Réponse de le 29/11/2012 à 16:52 :
@ jeff: la loi des débouchés ne relève pas des physiocrates, c'est uen loi universelle de l'économie. Ce n'est pas du troc, car la monnaie permet l'échange de marchandise, travail contre travail par l'intermédiaire de la monnaie qui fluidifie l'échange, mais ne le dénature pas.
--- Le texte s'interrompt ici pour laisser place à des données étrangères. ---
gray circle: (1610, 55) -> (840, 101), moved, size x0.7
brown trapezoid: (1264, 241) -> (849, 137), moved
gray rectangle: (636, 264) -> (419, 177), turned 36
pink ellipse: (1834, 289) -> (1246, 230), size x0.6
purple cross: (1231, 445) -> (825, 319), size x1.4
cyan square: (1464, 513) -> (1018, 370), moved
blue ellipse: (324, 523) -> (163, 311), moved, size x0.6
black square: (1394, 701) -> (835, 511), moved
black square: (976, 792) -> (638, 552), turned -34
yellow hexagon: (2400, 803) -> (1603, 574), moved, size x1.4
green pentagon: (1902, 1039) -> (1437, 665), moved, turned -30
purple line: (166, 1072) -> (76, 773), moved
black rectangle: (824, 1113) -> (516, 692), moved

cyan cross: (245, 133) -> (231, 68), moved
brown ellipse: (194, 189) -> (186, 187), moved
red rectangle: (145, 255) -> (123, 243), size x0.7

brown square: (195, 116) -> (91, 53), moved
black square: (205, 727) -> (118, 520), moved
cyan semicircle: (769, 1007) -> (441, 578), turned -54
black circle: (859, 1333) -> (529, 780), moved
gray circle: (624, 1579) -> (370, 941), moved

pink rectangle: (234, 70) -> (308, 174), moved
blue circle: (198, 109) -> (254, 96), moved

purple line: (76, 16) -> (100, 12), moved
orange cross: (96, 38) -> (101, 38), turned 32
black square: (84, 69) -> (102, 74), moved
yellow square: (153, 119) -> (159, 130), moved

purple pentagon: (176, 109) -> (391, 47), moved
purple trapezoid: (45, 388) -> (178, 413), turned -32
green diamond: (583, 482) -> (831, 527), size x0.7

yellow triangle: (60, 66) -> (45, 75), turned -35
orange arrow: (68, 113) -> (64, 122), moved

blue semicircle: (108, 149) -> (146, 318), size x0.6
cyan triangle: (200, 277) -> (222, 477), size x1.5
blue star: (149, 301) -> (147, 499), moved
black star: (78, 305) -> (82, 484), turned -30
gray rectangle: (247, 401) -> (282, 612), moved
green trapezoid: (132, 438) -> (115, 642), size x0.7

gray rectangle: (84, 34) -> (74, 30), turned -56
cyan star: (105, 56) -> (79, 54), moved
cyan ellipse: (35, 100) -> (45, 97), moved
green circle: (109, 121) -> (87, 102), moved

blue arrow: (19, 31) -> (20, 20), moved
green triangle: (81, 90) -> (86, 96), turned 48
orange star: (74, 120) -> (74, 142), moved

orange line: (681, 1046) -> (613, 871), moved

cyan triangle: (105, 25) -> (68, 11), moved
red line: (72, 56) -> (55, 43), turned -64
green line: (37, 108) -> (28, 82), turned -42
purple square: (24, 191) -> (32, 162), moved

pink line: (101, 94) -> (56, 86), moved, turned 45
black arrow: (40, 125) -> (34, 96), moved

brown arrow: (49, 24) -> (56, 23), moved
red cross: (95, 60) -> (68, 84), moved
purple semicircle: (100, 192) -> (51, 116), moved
On en peut consommer que si on a de l'argent, cad si on a travaillé, cad produit. On échange bien travail contre travail. Une relance keynésienne utilise le salaire futur pour dépenser maintenant, mais il faudra le rembourser, et cela ne fait rien pour augmenter la productivité. C'est juste un décalage de consommatino future quidevient présente, audétriment de la consommation future, voilà pourquoi le keynésianisme s'auto entretient et qu'il est une fuite en avant.
Réponse de le 29/11/2012 à 18:39 :
@élu ps, tu es encore là canaillou (qui rime avec mou) PS. Ne te laisse pas faire par les impérialistes sur ce fil, montre que tu est le fils de Lénine!
Réponse de le 30/11/2012 à 4:08 :
@elu ps : et toi, que produis-tu ? quelle valeur ajoutée produis-tu ?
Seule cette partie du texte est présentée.